____ Exercise material

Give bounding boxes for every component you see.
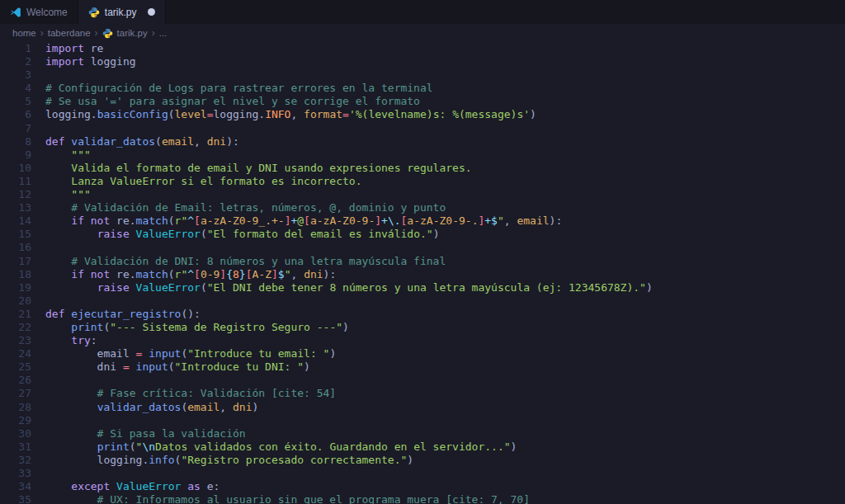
code-lines: 1import re2import logging34# Configuraci… xyxy=(0,42,845,504)
tab-welcome[interactable]: Welcome xyxy=(0,0,78,24)
code-line[interactable]: 24 email = input("Introduce tu email: ") xyxy=(0,347,845,360)
code-line[interactable]: 30 # Si pasa la validación xyxy=(0,427,845,440)
line-number: 30 xyxy=(0,427,31,440)
line-number: 33 xyxy=(0,467,31,480)
line-number: 7 xyxy=(0,122,31,135)
code-line[interactable]: 17 # Validación de DNI: 8 números y una … xyxy=(0,255,845,268)
line-number: 16 xyxy=(0,241,31,254)
code-line-text: def ejecutar_registro(): xyxy=(45,308,201,321)
code-line[interactable]: 6logging.basicConfig(level=logging.INFO,… xyxy=(0,108,845,121)
line-number: 19 xyxy=(0,281,31,294)
code-line[interactable]: 22 print("--- Sistema de Registro Seguro… xyxy=(0,321,845,334)
line-number: 13 xyxy=(0,201,31,214)
code-line[interactable]: 35 # UX: Informamos al usuario sin que e… xyxy=(0,493,845,504)
code-line-text: import re xyxy=(45,42,103,55)
code-line[interactable]: 16 xyxy=(0,241,845,254)
code-line-text: logging.info("Registro procesado correct… xyxy=(45,454,413,467)
code-line[interactable]: 21def ejecutar_registro(): xyxy=(0,308,845,321)
line-number: 1 xyxy=(0,42,31,55)
breadcrumb-item-symbol[interactable]: ... xyxy=(159,28,168,38)
code-line[interactable]: 12 """ xyxy=(0,188,845,201)
line-number: 21 xyxy=(0,308,31,321)
code-line[interactable]: 19 raise ValueError("El DNI debe tener 8… xyxy=(0,281,845,294)
vscode-window: Welcome tarik.py home › taberdane › tari… xyxy=(0,0,845,504)
line-number: 4 xyxy=(0,82,31,95)
line-number: 32 xyxy=(0,454,31,467)
chevron-right-icon: › xyxy=(40,27,44,39)
code-line-text: # UX: Informamos al usuario sin que el p… xyxy=(45,493,530,504)
code-line-text: Valida el formato de email y DNI usando … xyxy=(45,162,472,175)
line-number: 12 xyxy=(0,188,31,201)
code-line-text: email = input("Introduce tu email: ") xyxy=(45,347,336,360)
code-line-text: # Fase crítica: Validación [cite: 54] xyxy=(45,387,336,400)
code-editor[interactable]: 1import re2import logging34# Configuraci… xyxy=(0,42,845,504)
code-line[interactable]: 31 print("\nDatos validados con éxito. G… xyxy=(0,440,845,454)
code-line-text: def validar_datos(email, dni): xyxy=(45,135,239,148)
line-number: 9 xyxy=(0,148,31,162)
code-line[interactable]: 9 """ xyxy=(0,148,845,162)
code-line[interactable]: 26 xyxy=(0,374,845,387)
code-line-text: raise ValueError("El formato del email e… xyxy=(45,228,439,241)
code-line[interactable]: 5# Se usa '=' para asignar el nivel y se… xyxy=(0,95,845,108)
breadcrumb: home › taberdane › tarik.py › ... xyxy=(0,24,845,42)
code-line-text: validar_datos(email, dni) xyxy=(45,401,258,414)
code-line[interactable]: 14 if not re.match(r"^[a-zA-Z0-9_.+-]+@[… xyxy=(0,214,845,228)
code-line-text: raise ValueError("El DNI debe tener 8 nú… xyxy=(45,281,653,294)
code-line[interactable]: 4# Configuración de Logs para rastrear e… xyxy=(0,82,845,95)
python-icon xyxy=(88,7,100,18)
line-number: 34 xyxy=(0,480,31,493)
line-number: 26 xyxy=(0,374,31,387)
line-number: 2 xyxy=(0,55,31,68)
code-line[interactable]: 3 xyxy=(0,68,845,82)
line-number: 17 xyxy=(0,255,31,268)
code-line-text: """ xyxy=(45,188,91,201)
modified-dot-icon[interactable] xyxy=(148,8,155,16)
code-line[interactable]: 29 xyxy=(0,414,845,427)
code-line-text: # Validación de Email: letras, números, … xyxy=(45,201,446,214)
breadcrumb-item-taberdane[interactable]: taberdane xyxy=(48,28,91,38)
code-line-text: if not re.match(r"^[a-zA-Z0-9_.+-]+@[a-z… xyxy=(45,214,562,228)
tab-tarik-py[interactable]: tarik.py xyxy=(78,0,167,24)
code-line[interactable]: 27 # Fase crítica: Validación [cite: 54] xyxy=(0,387,845,400)
line-number: 20 xyxy=(0,294,31,308)
code-line-text: # Configuración de Logs para rastrear er… xyxy=(45,82,433,95)
code-line[interactable]: 20 xyxy=(0,294,845,308)
line-number: 15 xyxy=(0,228,31,241)
line-number: 31 xyxy=(0,440,31,454)
code-line-text: """ xyxy=(45,148,91,162)
code-line[interactable]: 23 try: xyxy=(0,334,845,347)
code-line[interactable]: 13 # Validación de Email: letras, número… xyxy=(0,201,845,214)
code-line-text: Lanza ValueError si el formato es incorr… xyxy=(45,175,362,188)
python-icon xyxy=(102,28,113,39)
code-line[interactable]: 2import logging xyxy=(0,55,845,68)
tab-label: Welcome xyxy=(26,7,68,18)
code-line-text: try: xyxy=(45,334,97,347)
breadcrumb-item-file[interactable]: tarik.py xyxy=(117,28,148,38)
line-number: 5 xyxy=(0,95,31,108)
code-line-text: dni = input("Introduce tu DNI: ") xyxy=(45,360,310,374)
code-line[interactable]: 32 logging.info("Registro procesado corr… xyxy=(0,454,845,467)
line-number: 22 xyxy=(0,321,31,334)
code-line[interactable]: 28 validar_datos(email, dni) xyxy=(0,401,845,414)
code-line[interactable]: 25 dni = input("Introduce tu DNI: ") xyxy=(0,360,845,374)
vscode-logo-icon xyxy=(10,7,21,18)
line-number: 23 xyxy=(0,334,31,347)
code-line[interactable]: 1import re xyxy=(0,42,845,55)
code-line[interactable]: 33 xyxy=(0,467,845,480)
code-line-text: # Validación de DNI: 8 números y una let… xyxy=(45,255,446,268)
line-number: 25 xyxy=(0,360,31,374)
code-line[interactable]: 18 if not re.match(r"^[0-9]{8}[A-Z]$", d… xyxy=(0,268,845,281)
code-line[interactable]: 34 except ValueError as e: xyxy=(0,480,845,493)
code-line-text: print("\nDatos validados con éxito. Guar… xyxy=(45,440,517,454)
code-line-text: if not re.match(r"^[0-9]{8}[A-Z]$", dni)… xyxy=(45,268,336,281)
line-number: 14 xyxy=(0,214,31,228)
code-line[interactable]: 11 Lanza ValueError si el formato es inc… xyxy=(0,175,845,188)
code-line[interactable]: 10 Valida el formato de email y DNI usan… xyxy=(0,162,845,175)
code-line[interactable]: 7 xyxy=(0,122,845,135)
code-line[interactable]: 15 raise ValueError("El formato del emai… xyxy=(0,228,845,241)
code-line-text: logging.basicConfig(level=logging.INFO, … xyxy=(45,108,536,121)
code-line[interactable]: 8def validar_datos(email, dni): xyxy=(0,135,845,148)
breadcrumb-item-home[interactable]: home xyxy=(12,28,36,38)
line-number: 35 xyxy=(0,493,31,504)
line-number: 24 xyxy=(0,347,31,360)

________

• **Problem to solve**
Work through the records above. Copy every line with the string "match".

• **Solution**
code-line[interactable]: 14 if not re.match(r"^[a-zA-Z0-9_.+-]+@[… xyxy=(0,214,845,228)
code-line-text: if not re.match(r"^[a-zA-Z0-9_.+-]+@[a-z… xyxy=(45,214,562,228)
code-line[interactable]: 18 if not re.match(r"^[0-9]{8}[A-Z]$", d… xyxy=(0,268,845,281)
code-line-text: if not re.match(r"^[0-9]{8}[A-Z]$", dni)… xyxy=(45,268,336,281)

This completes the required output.